Marcatura con oro colloidale. L’oro, trattato con sostanze riducenti, dà particelle di dimensioni
omogenee, ma tipiche per ciascun tipo di riducente usato. Queste particelle, cariche
negativamente, possono essere coniugate ad anticorpi o alla streptavidina. Le particelle d’oro sono
opache agli elettroni, e quindi al microscopio elettronico sono visibili anche particelle di piccole
dimensioni. E’ anche possibile fare una doppia marcatura, utilizzando contro una sostanza
anticorpi coniugati con particelle più piccole e contro l’altra anticorpi coniugati con particelle più
grandi. Al microscopio ottico le particelle di piccole dimensioni sono visibili con il silver
enhancement, che consiste nel far precipitare strati di ’argento metallico intorno alla particella
d’oro; il complesso è poi visibile per riflessione.
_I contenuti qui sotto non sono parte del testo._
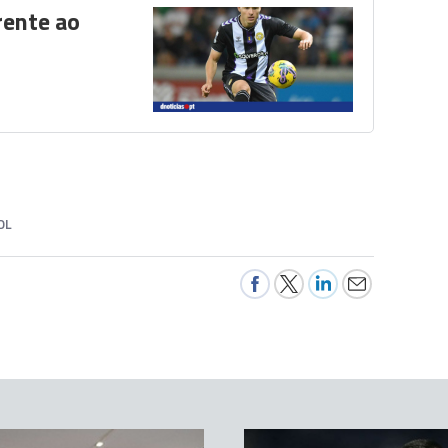
rente ao
OL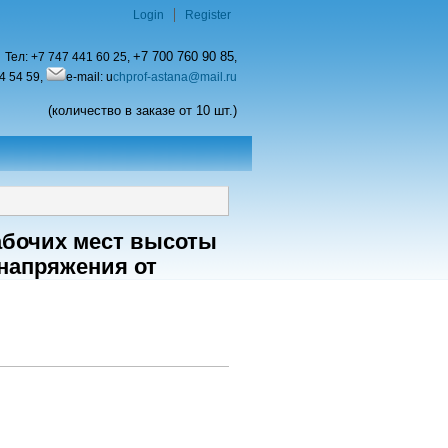
Login
Register
+7 700 760 90 85
Тел:
+7 747 441 60 25,
,
4 54 59,
e-mail: u
chprof-astana@mail.ru
(количество в заказе от 10 шт.)
абочих мест высоты
напряжения от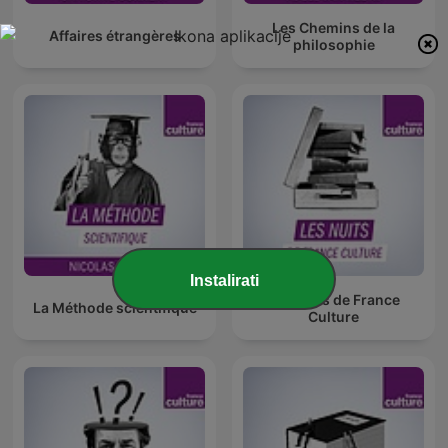
Les Chemins de la
Affaires étrangères
philosophie
Instalirati
Les Nuits de France
La Méthode scientifique
Culture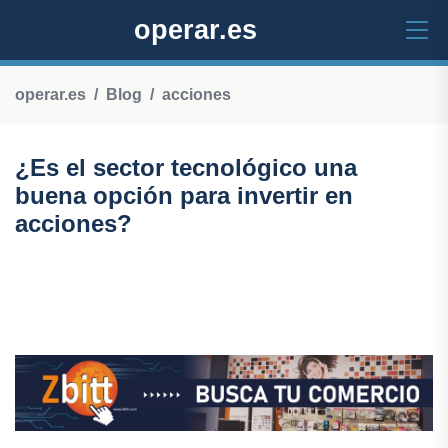
operar.es
operar.es
Blog
acciones
¿Es el sector tecnológico una
buena opción para invertir en
acciones?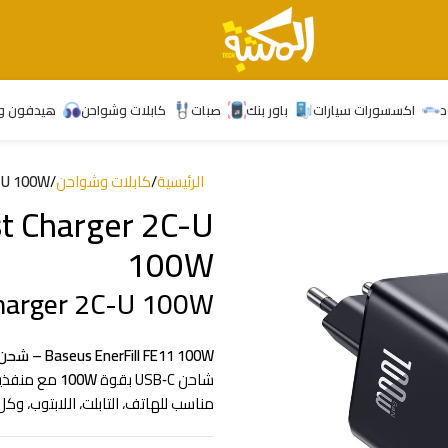
د
اكسسورات سيارات
باور بنك
صبات
كابلات وشواحن
هيدفون و
الرئيسية
/
كابلات وشواحن
/
C-U 100W
st Charger 2C-U
100W
Charger 2C-U 100W
Baseus EnerFill FE11 100W – شحن فائق القوة وسريع ⚡
شاحن USB‑C بقوة
100W
مع منفذين
مناسب للهاتف، التابلت، اللابتوب، وكل 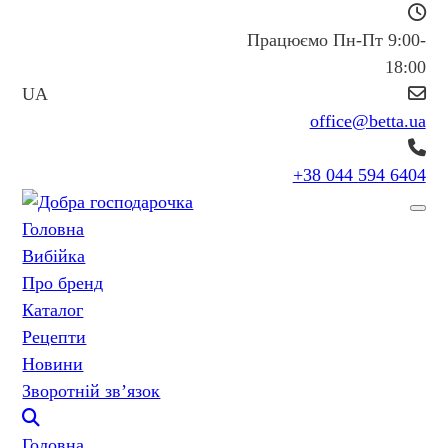
Працюємо Пн-Пт 9:00-
18:00
UA
office@betta.ua
+38 044 594 6404
Головна
Вибійка
Про бренд
Каталог
Рецепти
Новини
Зворотній зв’язок
Головна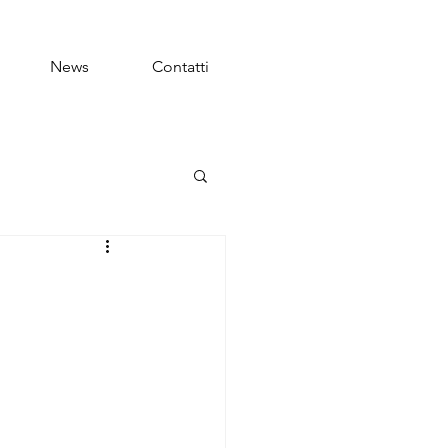
News
Contatti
Questi metodi possono essere utilizzati anche per riconoscere bande proteiche separate per
elettroforesi (immunoblot).
Ibridazione in situ
La marcatura con fluorocromi ecc. può essere utilizzata anche per rivelare la presenza di
specifiche sequenze di DNA o RNA, sulla base della complementarietà delle sequenze
nucleotidiche. Si verifica se una sequenza marcata nota (“sonda”) si lega al preparato. Questo
permette per esempio di verificare la presenza di un mRNA specifico, o la localizzazione sul
cromosoma di una certa sequenza di DNA.